Now I'm a pro on a lunge line. I can walk, and trot, and canter on it, and I can turn around and change direction. I don't even think about it now. It had been quite a while since we used the lunge line but I remembered how and we had a fun time lunging for a while. Then she took it off and petted me and had me do my Cone game for just a little bit. I'm so good at my Cone game now that I don't have to think much about that either. The only thing I have to think about is waiting for her to tell me to whoa because sometimes she doesn't want me to stop at one Cone and makes me keep going to the next one. It's just so I remember to only stop when she tells me to. But it makes it more fun because I have to guess when she's going to want me to go and when she wants me to stop.

I was a Good Girl for the Cone game so then she put all my stuff away and put my rope halter back on. She opened the gate and made me stand quietly for a few seconds like she always does. I have to wait until she says it's time to go through the gate. That's Manners and horses have to do that with stall doors, and gates, and anything like that. I don't really know why but it's okay. I don't mind.

Then we did some walking. Like we have been lately, we just walked around the immediate area of our stall. I think it's because Mom wants to make sure I'm going to behave around the grass and in the aisle thing. I was really good going up and down the road, and when we went under the roof thing, I remembered not to pull toward Chip's stall even though that's really hard. I just love Chip so much and he's always waiting there with his head out his window wanting to sniff noses. My mom almost always lets me say hello eventually but it's hard to remember that I have to wait until she says it's okay.

Today I did though and she was very happy with me. I didn't try to pull her toward the grass at all and only got a little pushy one time when we were near my stall. She reminded me that I'm not allowed to do that though and then I was good. The next time through, she let me say hi to Chip.

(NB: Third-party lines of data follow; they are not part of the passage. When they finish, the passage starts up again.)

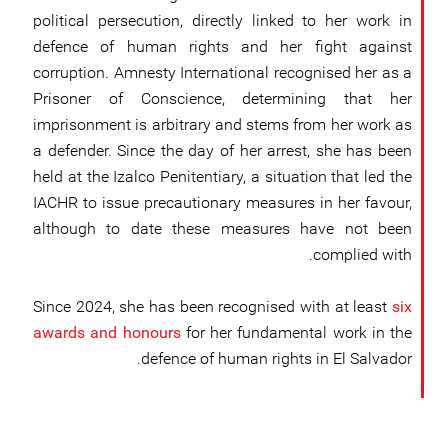
political persecution, directly linked to her work in
defence of human rights and her fight against
corruption. Amnesty International recognised her as a
Prisoner of Conscience, determining that her
imprisonment is arbitrary and stems from her work as
a defender. Since the day of her arrest, she has been
held at the Izalco Penitentiary, a situation that led the
IACHR to issue precautionary measures in her favour,
although to date these measures have not been
complied with.
Since 2024, she has been recognised with at least
six
awards and honours
for her fundamental work in the
defence of human rights in El Salvador.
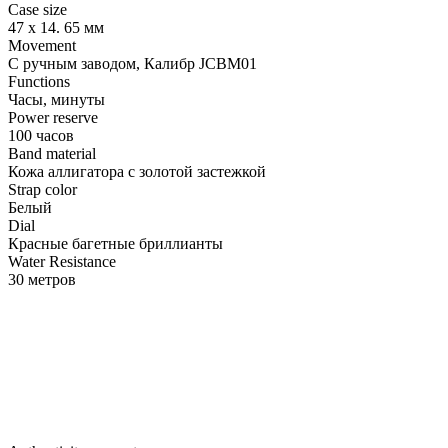
Case size
47 х 14. 65 мм
Movement
С ручным заводом, Калибр JCBM01
Functions
Часы, минуты
Power reserve
100 часов
Band material
Кожа аллигатора с золотой застежкой
Strap color
Белый
Dial
Красные багетные бриллианты
Water Resistance
30 метров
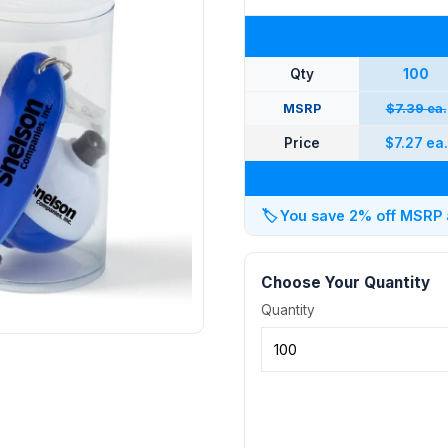
Qty
100
MSRP
$7.39 ea.
Price
$7.27 ea.
🏷️
You save 2% off MSRP at
Choose Your Quantity
Quantity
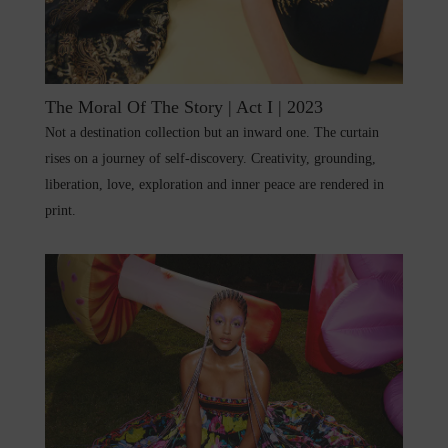
The Moral Of The Story | Act I | 2023
Not a destination collection but an inward one. The curtain
rises on a journey of self-discovery. Creativity, grounding,
liberation, love, exploration and inner peace are rendered in
print.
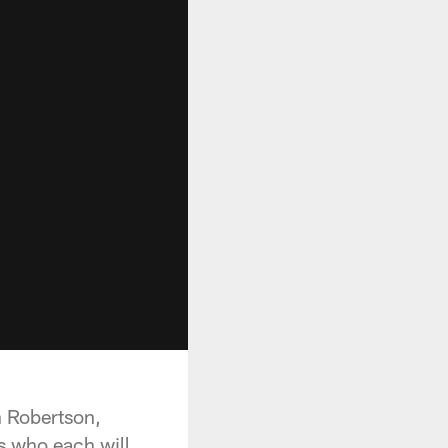
n Robertson,
rs who each will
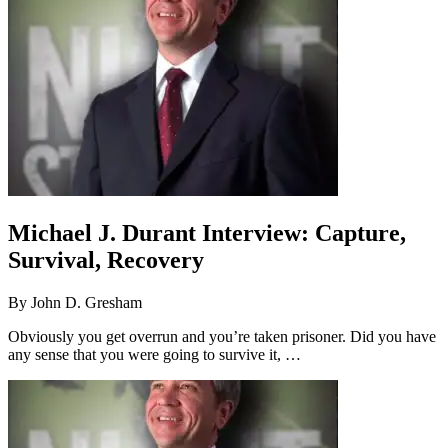
Michael J. Durant Interview: Capture,
Survival, Recovery
By
John D. Gresham
Obviously you get overrun and you’re taken prisoner. Did you have
any sense that you were going to survive it, …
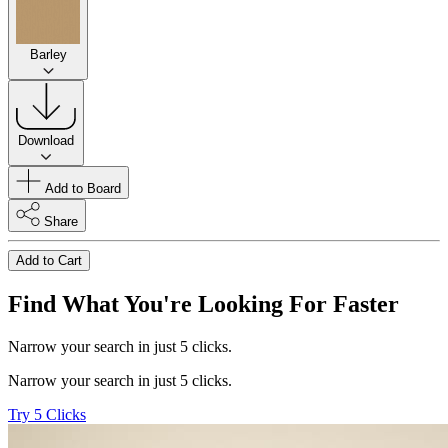
Barley
Download
Add to Board
Share
Add to Cart
Find What You're Looking For Faster
Narrow your search in just 5 clicks.
Narrow your search in just 5 clicks.
Try 5 Clicks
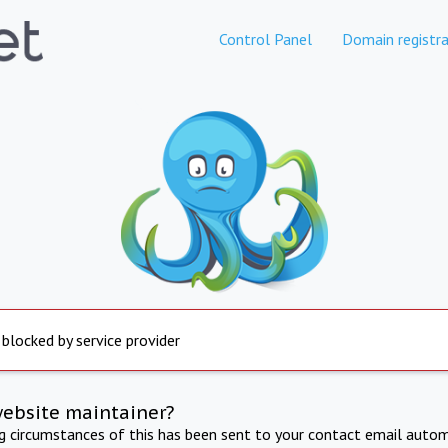
Control Panel
Domain registra
 blocked by service provider
website maintainer?
ng circumstances of this has been sent to your contact email autom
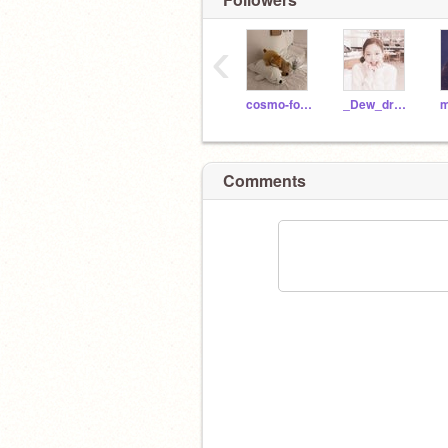
‹
cosmo-foxx
_Dew_drop_
Comments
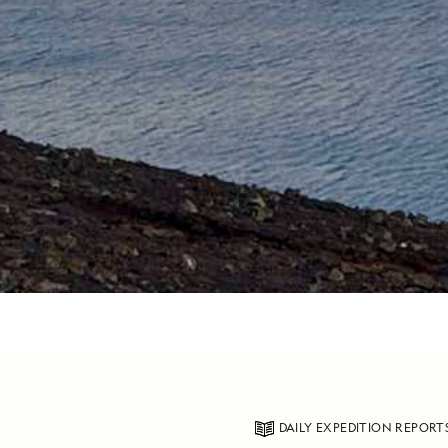
DAILY EXPEDITION REPORT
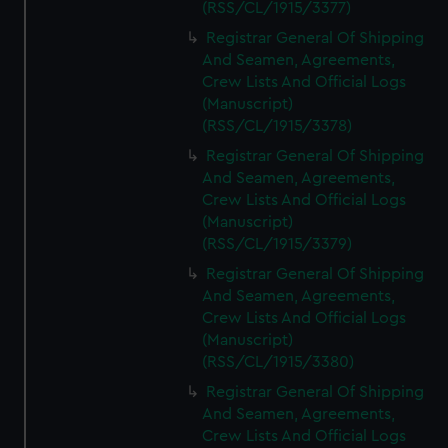
(RSS/CL/1915/3377)
Registrar General Of Shipping
And Seamen, Agreements,
Crew Lists And Official Logs
(Manuscript)
(RSS/CL/1915/3378)
Registrar General Of Shipping
And Seamen, Agreements,
Crew Lists And Official Logs
(Manuscript)
(RSS/CL/1915/3379)
Registrar General Of Shipping
And Seamen, Agreements,
Crew Lists And Official Logs
(Manuscript)
(RSS/CL/1915/3380)
Registrar General Of Shipping
And Seamen, Agreements,
Crew Lists And Official Logs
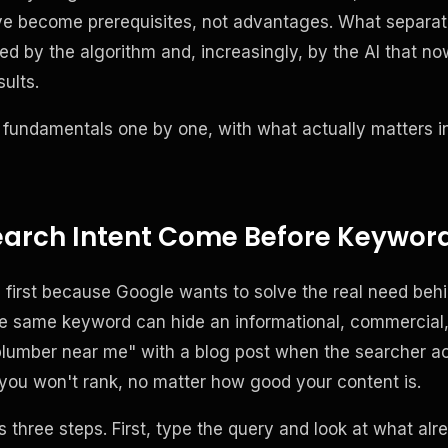
y've become prerequisites, not advantages. What separat
ed by the algorithm and, increasingly, by the AI that n
sults.
 fundamentals one by one, with what actually matters i
arch Intent Come Before Keywor
first because Google wants to solve the real need behi
same keyword can hide an informational, commercial, or
lumber near me" with a blog post when the searcher act
you won't rank, no matter how good your content is.
 three steps. First, type the query and look at what alr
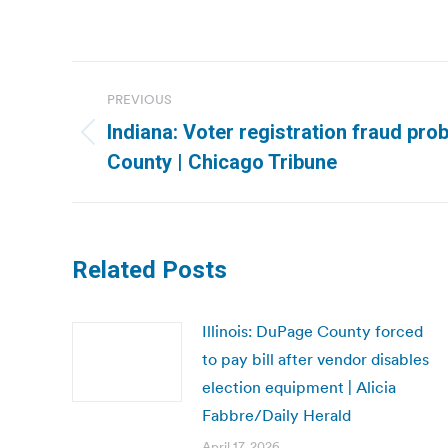
Post
PREVIOUS
navigation
Indiana: Voter registration fraud pro
Previous
County | Chicago Tribune
post:
Related Posts
Illinois: DuPage County forced
to pay bill after vendor disables
election equipment | Alicia
Fabbre/Daily Herald
April 17, 2026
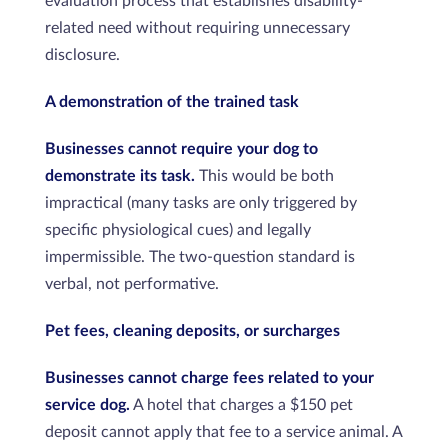
evaluation process that establishes disability-
related need without requiring unnecessary
disclosure.
A demonstration of the trained task
Businesses cannot require your dog to
demonstrate its task.
This would be both
impractical (many tasks are only triggered by
specific physiological cues) and legally
impermissible. The two-question standard is
verbal, not performative.
Pet fees, cleaning deposits, or surcharges
Businesses cannot charge fees related to your
service dog.
A hotel that charges a $150 pet
deposit cannot apply that fee to a service animal. A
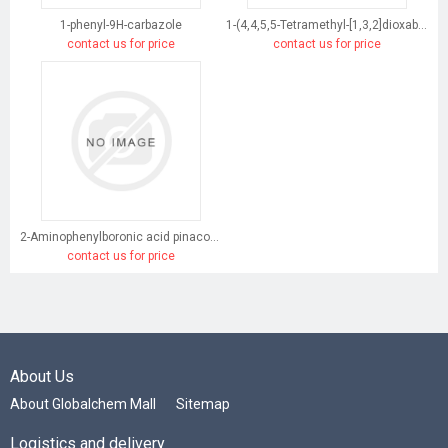
1-phenyl-9H-carbazole
1-(4,4,5,5-Tetramethyl-[1,3,2]dioxaborolan-2-yl)-9H-carbazole
contact us for price
contact us for price
2-Aminophenylboronic acid pinacol ester
contact us for price
About Us
About Globalchem Mall
Sitemap
Logistics and delivery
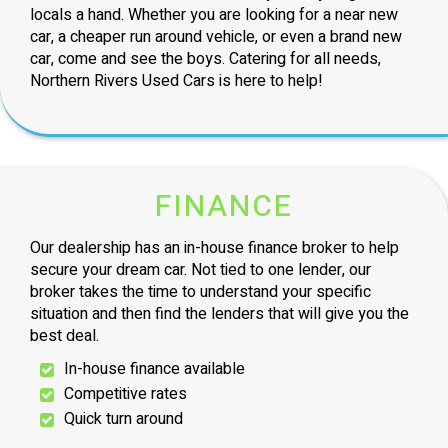
locals a hand. Whether you are looking for a near new
car, a cheaper run around vehicle, or even a brand new
car, come and see the boys. Catering for all needs,
Northern Rivers Used Cars is here to help!
FINANCE
Our dealership has an in-house finance broker to help
secure your dream car. Not tied to one lender, our
broker takes the time to understand your specific
situation and then find the lenders that will give you the
best deal.
In-house finance available
Competitive rates
Quick turn around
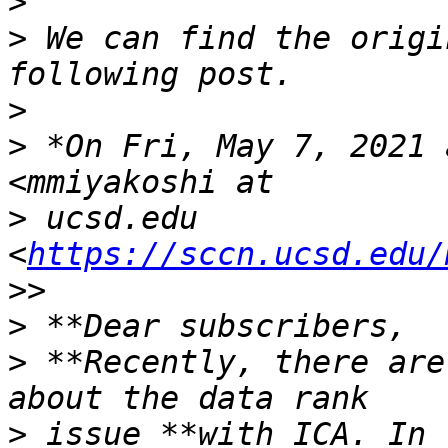
>
>
 We can find the origi
>
>
 *On Fri, May 7, 2021 
>
 ucsd.edu 
<
https://sccn.ucsd.edu/
>
>
 **Recently, there are
>
 issue **with ICA. In 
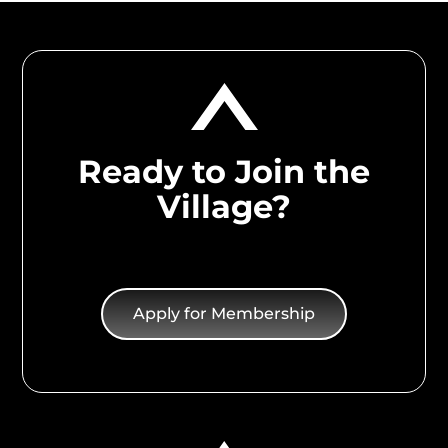
Ready to Join the
Village?
Apply for Membership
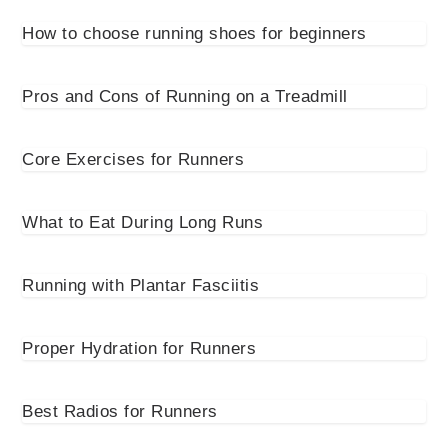
How to choose running shoes for beginners
Pros and Cons of Running on a Treadmill
Core Exercises for Runners
What to Eat During Long Runs
Running with Plantar Fasciitis
Proper Hydration for Runners
Best Radios for Runners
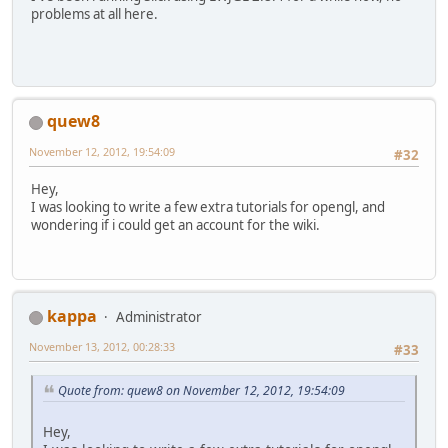
problems at all here.
quew8
November 12, 2012, 19:54:09
#32
Hey,
I was looking to write a few extra tutorials for opengl, and
wondering if i could get an account for the wiki.
kappa
Administrator
November 13, 2012, 00:28:33
#33
Quote from: quew8 on November 12, 2012, 19:54:09
Hey,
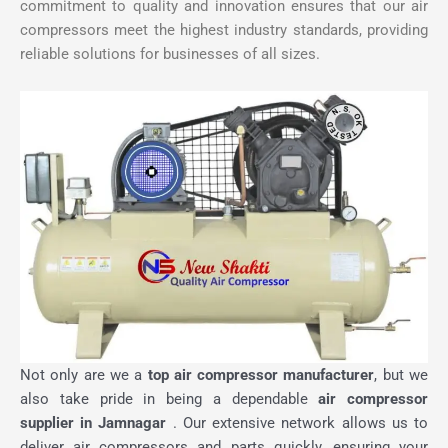
commitment to quality and innovation ensures that our air
compressors meet the highest industry standards, providing
reliable solutions for businesses of all sizes.
Not only are we a
top air compressor manufacturer
, but we
also take pride in being a dependable
air compressor
supplier in Jamnagar
. Our extensive network allows us to
deliver air compressors and parts quickly, ensuring your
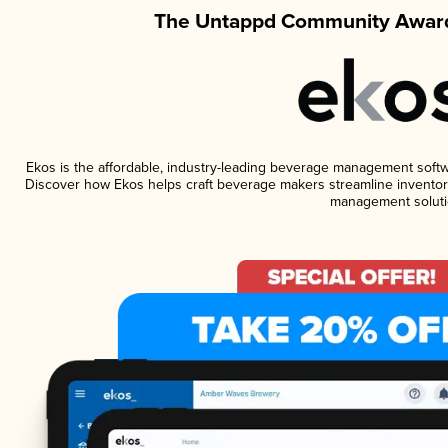
The Untappd Community Award
Ekos is the affordable, industry-leading beverage management software
Discover how Ekos helps craft beverage makers streamline inventory
management soluti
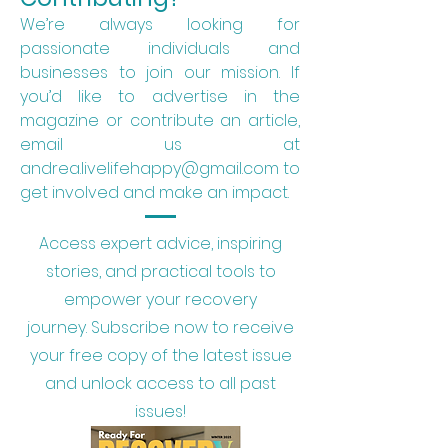
We’re always looking for
passionate individuals and
businesses to join our mission. If
you’d like to advertise in the
magazine or contribute an article,
email us at
andrea.livelifehappy@gmail.com to
get involved and make an impact.
Access expert advice, inspiring
stories, and practical tools to
empower your recovery
journey.
Subscribe now to receive
your free copy of the latest issue
and unlock access to all past
issues!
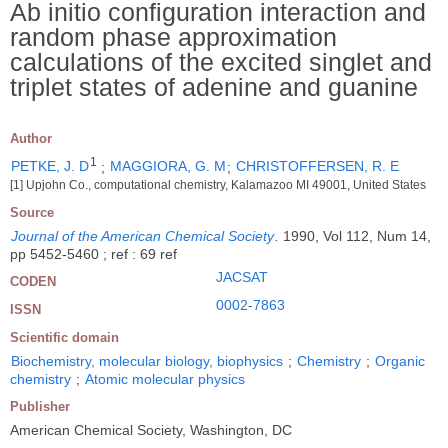
Ab initio configuration interaction and
random phase approximation
calculations of the excited singlet and
triplet states of adenine and guanine
Author
1
PETKE, J. D
;
MAGGIORA, G. M
;
CHRISTOFFERSEN, R. E
[1] Upjohn Co., computational chemistry, Kalamazoo MI 49001, United States
Source
Journal of the American Chemical Society
.
1990, Vol 112, Num 14,
pp 5452-5460 ; ref : 69 ref
JACSAT
CODEN
0002-7863
ISSN
Scientific domain
Biochemistry, molecular biology, biophysics
;
Chemistry
;
Organic
chemistry
;
Atomic molecular physics
Publisher
American Chemical Society, Washington, DC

Then she led me past my stall again and back out onto the road. She led me back toward the Round Pen but this time she led me up onto the grass! I was happy but I remembered to be good and not fuss or pull and when she asked me to whoa, I did it without just shoving my nose down and just stood quietly. She petted me then and immediately let me put my head down and graze.

That was nice but the grass wasn't really that good. They just cut it recently and what's left is kind of coarse and tasteless. I ate some and found some nice tender new shoots but there weren't a lot of them and I had to really search to find the good stuff. Mom understood. I could tell, and finally she took me off that part of the grass and led me past the Round Pen. I was a little disappointed but came off it nicely and walked well for her and when we got to the area where the road gets narrow and there's a hill on one side, she stopped and directed me to the hill where there was some nice grass that hadn't been cut.

I was really happy then and understood that she was just trying to find some better grazing for me. As I ate, I thought about how when I'm bad, I don't get to graze but today when I tried really hard to be good, I did. I thought maybe it was sort of a reward for behaving. It's something to think about.

She let me eat for quite a while and then she took me to my stall and groomed me really well, and petted me lots, and put fly spray on me. I like fly spray. Flies drive me crazy! They're starting to come around now and I don't like them at all. My mom knows that and she keeps a special box in my stall that sprays nice smelling stuff every now and then that helps keep the flies away. And she always makes sure I have fly spray on when she comes.

My mom's pretty nice to me. She expects me to behave and have Manners but she does nice things for me so it's okay.